F. Hockey to take on Yale for ECAC title

The Penn field hockey team learned yesterday afternoon that it still has a game left on its schedule, despite finishing their regular season. The Quakers have a chance to compete for the Eastern Collegiate Athletic Conference championship.

The Quakers (10-7, 3-4 Ivy) will head to New Haven, Conn., this weekend to take on Yale (11-6, 5-2) in the ECAC Championship game. The exact time of the game has not yet been officially announced.

"It's another opportunity to play a competitive game," Penn coach Val Cloud said. "I'm really happy the [Penn] administration is supportive of this -- the Yale coach really wants to play, and we all want to play."

The Quakers qualified for the game after finishing with an overall winning record for the first time since 1997, which is also the last time Penn competed in a postseason game.

"If we didn't have the season we had -- having a winning record -- we would never go," Cloud said. "But I think [the ECAC officials] realized with a young team... we pretty much bring everybody back, that it will just be a great experience for us."

The ECAC Championship Tournament is normally a four- team tournament, involving the top two or three Ivy League schools with winning records that did not make the NCAA Tournament.

But this year, Penn and Yale will be the only competitors, even though the Quakers tied for fifth place in the Ancient Eight.

Harvard, which tied with Yale for second place, and Brown, which finished in fourth place, will not be participating in the ECACs despite failing to receive at-large invitations to the NCAA Tournament.

"It's a shame it's not a four-team tournament, it makes it a little more exciting," Cloud said.

According to Cloud, teams in other conferences chose not to participate this weekend after completing their seasons with their conference tournaments -- something that is not held in the Ancient Eight.

"We even looked to see if we could ask anybody if they were interested," Cloud said. "There aren't too many teams that were available that weren't in their conference tournaments this past weekend that had winning records."

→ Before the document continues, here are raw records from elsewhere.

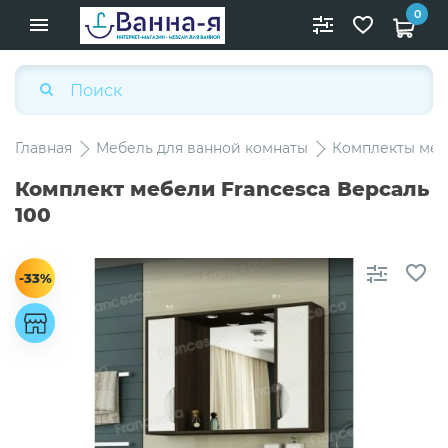
0
Главная
Мебель для ванной комнаты
Комплекты меб
Комплект мебели Francesca Версаль
100
-33%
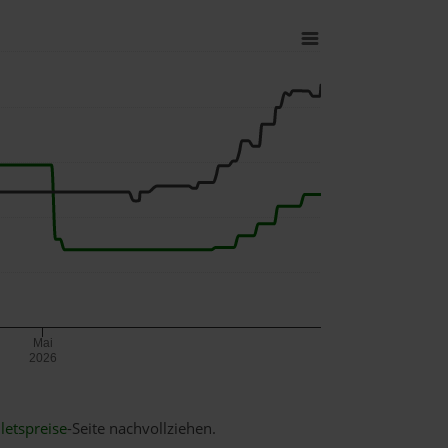
Mai
2026
letspreise
-Seite nachvollziehen.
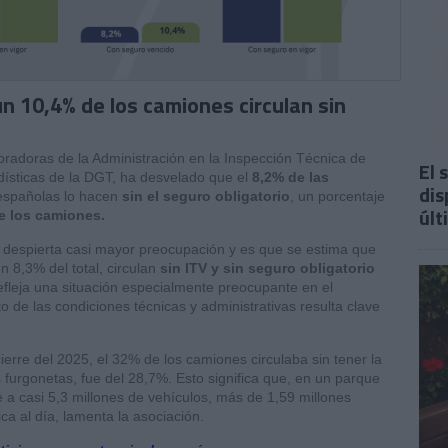
n 10,4% de los camiones circulan sin
radoras de la Administración en la Inspección Técnica de
El 
adísticas de la DGT, ha desvelado que el
8,2% de las
dis
 españolas lo hacen
sin el seguro obligatorio
, un porcentaje
últ
e los camiones.
 despierta casi mayor preocupación y es que se estima que
un 8,3% del total, circulan
sin ITV y sin seguro obligatorio
efleja una situación especialmente preocupante en el
o de las condiciones técnicas y administrativas resulta clave
erre del 2025, el 32% de los camiones circulaba sin tener la
s furgonetas, fue del 28,7%. Esto significa que, en un parque
 a casi 5,3 millones de vehículos, más de 1,59 millones
ica al día, lamenta la asociación.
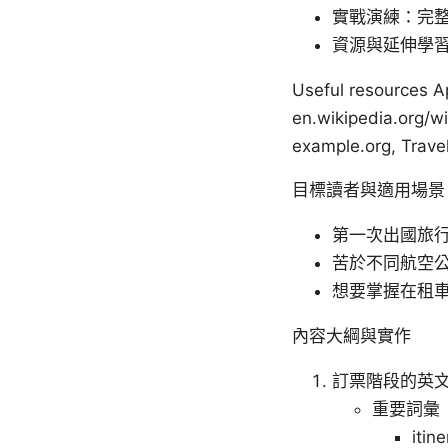
實戰演練：完
資源與延伸學習
Useful resources Ap
en.wikipedia.org/wi
example.org, Travel
目標讀者與適用場景
第一次出國旅
苦於不同航空
想要掌握在租
內容大綱與實作
訂票階段的英
重要詞彙
iti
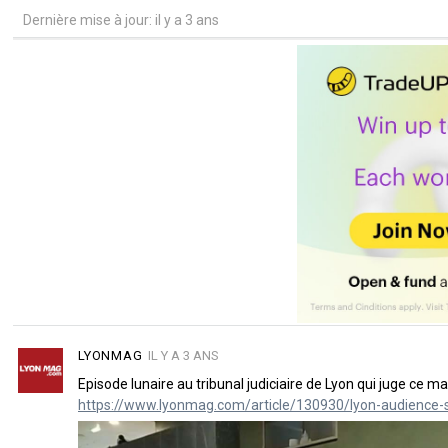
Dernière mise à jour: il y a 3 ans
LYONMAG
IL Y A 3 ANS
Episode lunaire au tribunal judiciaire de Lyon qui juge ce 
https://www.lyonmag.com/article/130930/lyon-audience-s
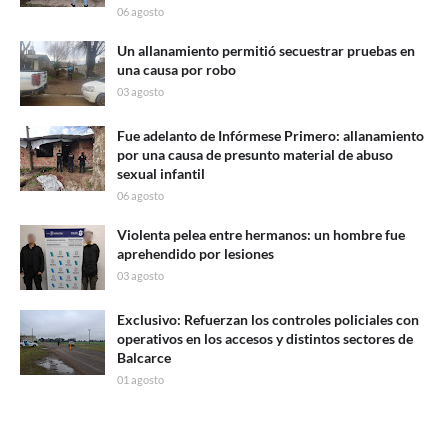
06 agosto
Un allanamiento permitió secuestrar pruebas en
una causa por robo
03 agosto
Fue adelanto de Infórmese Primero: allanamiento
por una causa de presunto material de abuso
sexual infantil
06 agosto
Violenta pelea entre hermanos: un hombre fue
aprehendido por lesiones
03 agosto
Exclusivo: Refuerzan los controles policiales con
operativos en los accesos y distintos sectores de
Balcarce
01 agosto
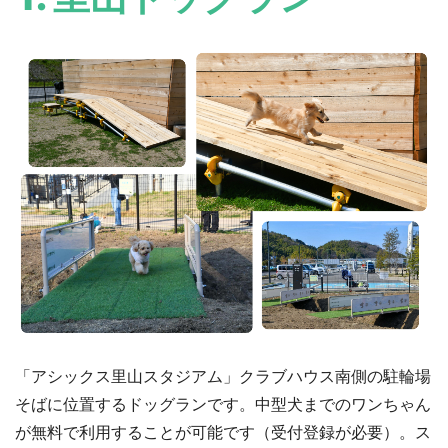
「アシックス里山スタジアム」クラブハウス南側の駐輪場
そばに位置するドッグランです。中型犬までのワンちゃん
が無料で利用することが可能です（受付登録が必要）。ス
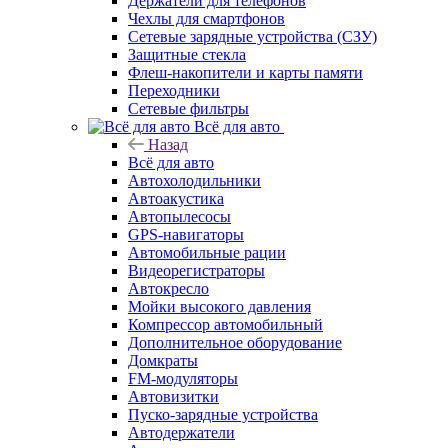
Держатели для телефонов
Чехлы для смартфонов
Сетевые зарядные устройства (СЗУ)
Защитные стекла
Флеш-накопители и карты памяти
Переходники
Сетевые фильтры
Всё для авто
Назад
Всё для авто
Автохолодильники
Автоакустика
Автопылесосы
GPS-навигаторы
Автомобильные рации
Видеорегистраторы
Автокресло
Мойки высокого давления
Компрессор автомобильный
Дополнительное оборудование
Домкраты
FM-модуляторы
Автовизитки
Пуско-зарядные устройства
Автодержатели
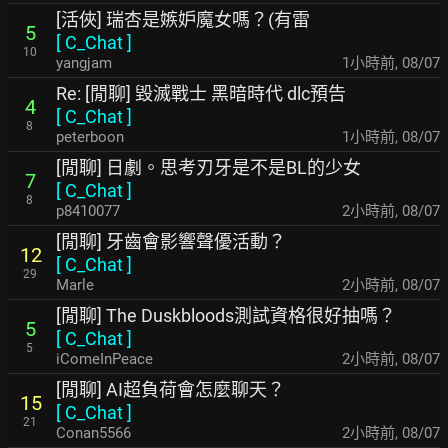
[活俠] 瑞杏是嫉妒魔女嗎？(有雷
5
[
C_Chat
]
10
yangjam
1小時前
,
08/07
Re: [閒聊] 毀滅戰士 黑暗時代 dlc預告
4
[
C_Chat
]
8
peterboon
1小時前
,
08/07
[閒聊] 日劇。思考刃牙是不是BL的少女
7
[
C_Chat
]
8
p8410077
2小時前
,
08/07
[閒聊] 牙齒會影響聲優活動？
12
[
C_Chat
]
29
Marle
2小時前
,
08/07
[閒聊] The Duskbloods測試資格很好抽嗎？
5
[
C_Chat
]
5
iComeInPeace
2小時前
,
08/07
[閒聊] AI超負荷會怎麼聊天？
15
[
C_Chat
]
21
Conan5566
2小時前
,
08/07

Despite the absence of other teams, the Quakers will have extra motivation against Yale because of what transpired between the two teams during the regular season.

Down 1-0 late in the second half, Penn junior Liz Lorelli tied the game at 1-1 while breaking Penn's all-time record for goals with her 16th tally of the season.

Just over a minute later, however, Yale's Jana Helfon scored the game winning goal -- snapping the Quakers' seven-game winning streak and eventually preventing them from finishing with a winning Ivy record.

And now, the Quakers will get a chance to settle their score with Yale and capture the ECAC Championship trophy -- the Elis currently hold it after defeating Drexel, 1-0, in last year's championship match -- all in the same game.

"It will be a little bit different because we know each other a little better," Cloud said. "I know we can play better against [Yale]."

A win at Yale would also put the finishing touches on what has been one of the most successful seasons for the Red and Blue in a long time.

"We always finish with Princeton, so it's not too often we're going to walk away with a win the last game of the season," Cloud said. "It would be great if this team could end on a winning note."